L’abbandono da parte di un genitore prolungato nel tempo costituisce illecito endofamiliare permanente

L’abbandono da parte di un genitore prolungato nel tempo costituisce illecito endofamiliare permanente
10 Luglio 2020: L’abbandono da parte di un genitore prolungato nel tempo costituisce illecito endofamiliare permanente 10 Luglio 2020

La Suprema Corte di Cassazione, con l’ordinanza n. 11097 pubblicata in data 10.06.2020, è stata chiamata a pronunciarsi in un caso di responsabilità civile per violazione di obblighi genitoriali e, in particolare, ad affrontare la questione relativa alla natura dell’illecito endofamiliare ed alla sua prescrizione.

IL CASO. Un figlio conveniva in giudizio il padre per ottenere il risarcimento dei danni patrimoniali e non patrimoniali subiti a causa delle violazioni agli obblighi genitoriali poste in essere dal genitore fin dalla sua nascita. Il padre, infatti, nel corso degli anni non si era mai curato del figlio, né da un punto di vista emotivo né da un punto di vista economico.

In primo e in secondo grado il figlio vedeva però rigettate le proprie pretese.

In particolare, la Corte d’appello aveva ritenuto di qualificare il danno endofamiliare subito dal figlio come illecito istantaneo ad effetti permanenti e ne aveva pertanto dedotto la maturata prescrizione quinquennale per l’intero arco temporale oggetto della domanda.

Avverso la sentenza della Corte d’appello proponeva, quindi, ricorso per cassazione il figlio lamentando, tra l’altro, che la Corte d’appello aveva errato nel riconoscimento della natura di illecito istantaneo ad effetti permanenti dell’illecito endofamiliare in quanto, nel caso di specie, si sarebbero verificate da parte del padre “mancanze continue e complesse”, dalla sua nascita sino all’azione giudiziaria, sicché si sarebbe trattato di una “omissione unica” durata quarant’anni.

LA DECISIONE. La Suprema Corte si è soffermata dapprima ad analizzare che cosa debba intendersi per danno endofamiliare e, successivamente, sulla natura dell’illecito endofamiliare.

Ha riconosciuto, dunque, che il cd. danno endofamiliare è un genus di danno, sviluppatosi negli ultimi decenni in concomitanza con il superamento della concezione della famiglia “come istituto pubblicistico sostanzialmente intangibile dalla tutela risarcitoria aquiliana”, che si divide in due species: quello relativo al rapporto di coniugio/unione e quello relativo al rapporto genitoriale, come nel caso di specie determinato dall’abbandono parentale.

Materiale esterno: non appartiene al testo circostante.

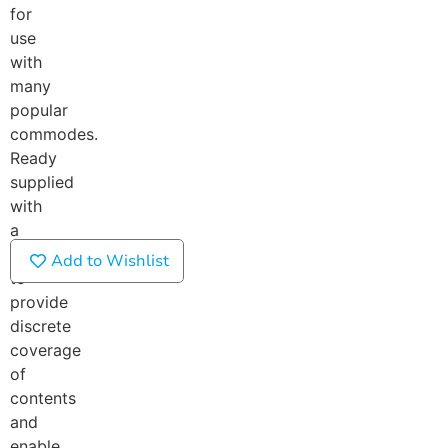
for
use
with
many
popular
commodes.
Ready
supplied
with
a
lid
Add to Wishlist
to
provide
discrete
coverage
of
contents
and
enable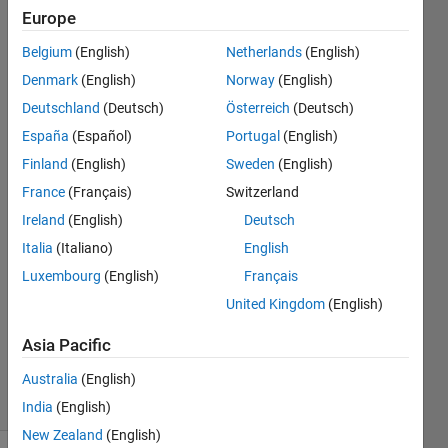
when i run
Europe
my
Belgium
(English)
Netherlands
(English)
programme
Denmark
(English)
Norway
(English)
to find the
Deutschland
(Deutsch)
Österreich
(Deutsch)
wavelet
España
(Español)
Portugal
(English)
coherence
Finland
(English)
Sweden
(English)
France
(Français)
Switzerland
Ireland
(English)
Deutsch
monideepa
21 Aug
Italia
(Italiano)
English
2016
Luxembourg
(English)
Français
1 Answer
United Kingdom
(English)
Updated
21 Aug
Asia Pacific
2016
Australia
(English)
5 Views
(30 days)
India
(English)
New Zealand
(English)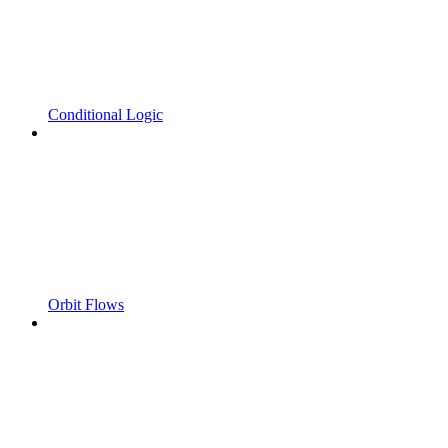
Conditional Logic
Orbit Flows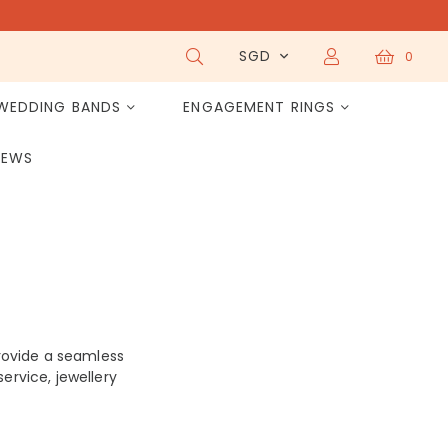
SGD
0
WEDDING BANDS
ENGAGEMENT RINGS
IEWS
rovide a seamless
ervice, jewellery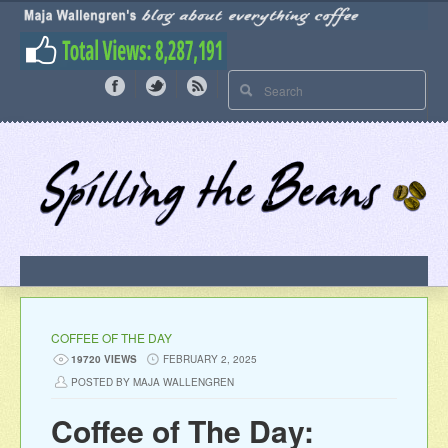
COFFEE OF THE DAY
19720 VIEWS
FEBRUARY 2, 2025
POSTED BY MAJA WALLENGREN
Coffee of The Day: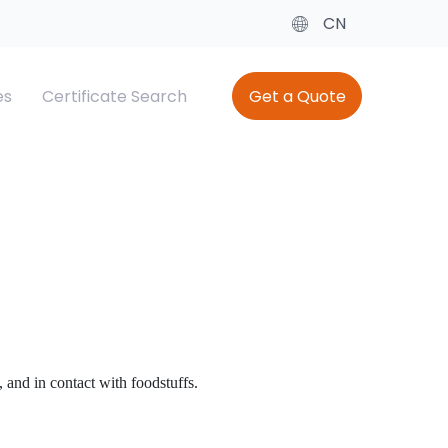
CN
es
Certificate Search
Get a Quote
cate
ing
Baby Diaper Testing
SQM（Saudi Quality Mark）
el
Saber SC
 and in contact with foodstuffs.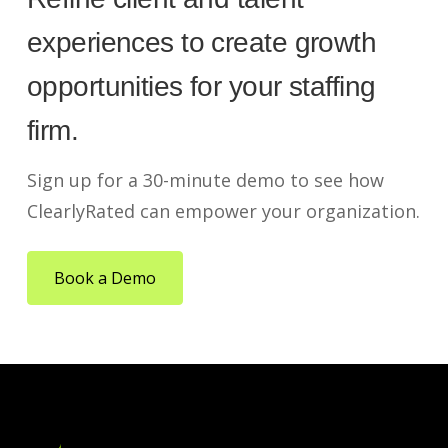
experiences to create growth
opportunities for your staffing
firm.
Sign up for a 30-minute demo to see how
ClearlyRated can empower your organization.
Book a Demo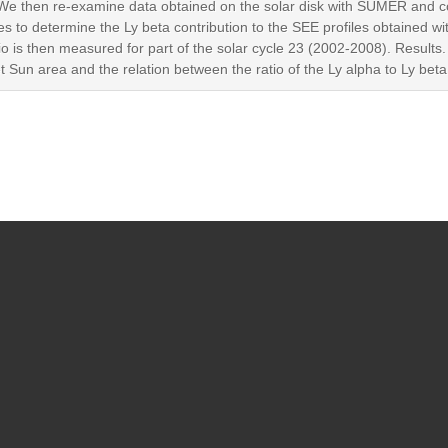
e then re-examine data obtained on the solar disk with SUMER and c
iles to determine the Ly beta contribution to the SEE profiles obtained w
atio is then measured for part of the solar cycle 23 (2002-2008). Results
iet Sun area and the relation between the ratio of the Ly alpha to Ly bet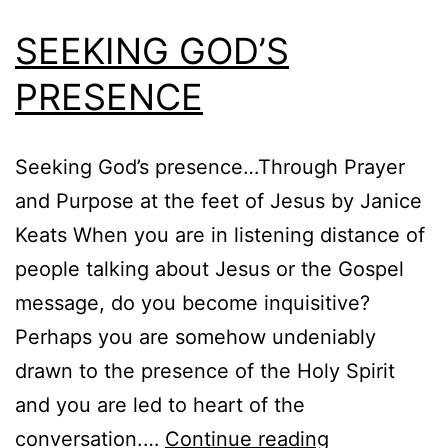
SEEKING GOD’S
PRESENCE
Seeking God’s presence…Through Prayer
and Purpose at the feet of Jesus by Janice
Keats When you are in listening distance of
people talking about Jesus or the Gospel
message, do you become inquisitive?
Perhaps you are somehow undeniably
drawn to the presence of the Holy Spirit
and you are led to heart of the
SEEKING
conversation.…
Continue reading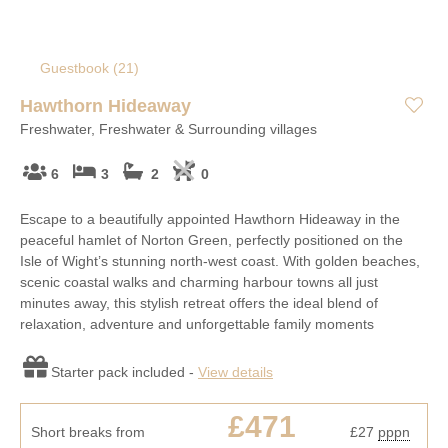
Guestbook (
21
)
Hawthorn Hideaway
Freshwater, Freshwater & Surrounding villages
6
3
2
0
Escape to a beautifully appointed Hawthorn Hideaway in the
peaceful hamlet of Norton Green, perfectly positioned on the
Isle of Wight’s stunning north-west coast. With golden beaches,
scenic coastal walks and charming harbour towns all just
minutes away, this stylish retreat offers the ideal blend of
relaxation, adventure and unforgettable family moments
Starter pack included -
View details
£471
Short breaks from
£27
pppn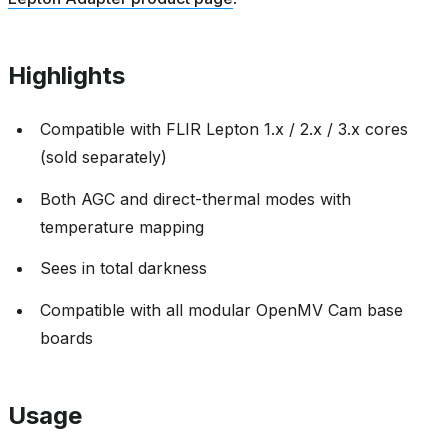
Highlights
Compatible with FLIR Lepton 1.x / 2.x / 3.x cores
(sold separately)
Both AGC and direct-thermal modes with
temperature mapping
Sees in total darkness
Compatible with all modular OpenMV Cam base
boards
Usage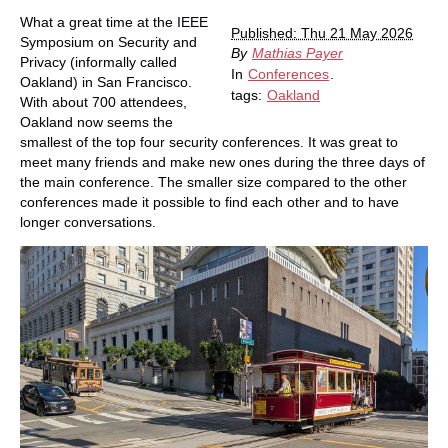
What a great time at the IEEE
Published: Thu 21 May 2026
Symposium on Security and
By
Mathias Payer
Privacy (informally called
In
Conferences
.
Oakland) in San Francisco.
tags:
Oakland
With about 700 attendees,
Oakland now seems the
smallest of the top four security conferences. It was great to
meet many friends and make new ones during the three days of
the main conference. The smaller size compared to the other
conferences made it possible to find each other and to have
longer conversations.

Ha, infatti, osservato che “l’abbandono parentale consiste nel mancato adempimento protratto per un minimum temporale di rilevanza di tutti gli obblighi che il genitore ha nei confronti della prole: una completa e costante assenza del genitore nella vita filiale, dunque, che è un perfetto esempio di omissione permanente, ontologicamente diversa dalla reiterazione di singoli illeciti istantanei”. 

La Suprema Corte si è soffermata, poi, ad analizzare la natura dell’illecito endofamiliare nel rapporto genitoriale ed ha riconosciuto che esso può essere qualificato come istantaneo, laddove la violazione di obblighi genitoriali consista in una singolare condotta inadempiente, o permanente, quando il genitore si estranei per un periodo significativo dalla vita della prole. Nel caso di specie, quindi, non vi era dubbio, che l’illecito endofamiliare doveva ritenersi permanente.

Inoltre, la Suprema Corte ha proseguito soffermandosi sugli importanti riflessi che la predetta distinzione ha in ordine all’individuazione del dies a quo necessario per verificare l’eventuale prescrizione del diritto al risarcimento del danno. 

Nel caso di illecito endofamiliare istantaneo, infatti, la prescrizione del risarcimento inizierebbe a decorrere dalla manifestazione iniziale del danno, mentre nella seconda ipotesi, quella di illecito permanente, la prescrizione ricomincia continuamente a decorrere dalla manifestazione iniziale fino a quando la condotta illecita causante non è cessata, sicchè il diritto al risarcimento sorge in modo continuo, via via che il danno si produce, ed in modo continuo si prescrive, se l’azione non viene esercitata entro cinque anni.

Pertanto, trattandosi per l’appunto nel caso di specie di illecito endofamiliare permanente, il diritto al risarcimento del danno non poteva ritenersi prescritto, diversamente da quanto deciso dai Giudici di primo e di secondo grado.

La Suprema Corte, quindi, ha cassato la sentenza impugnata e rinviato alla Corte d’appello in diversa composizione.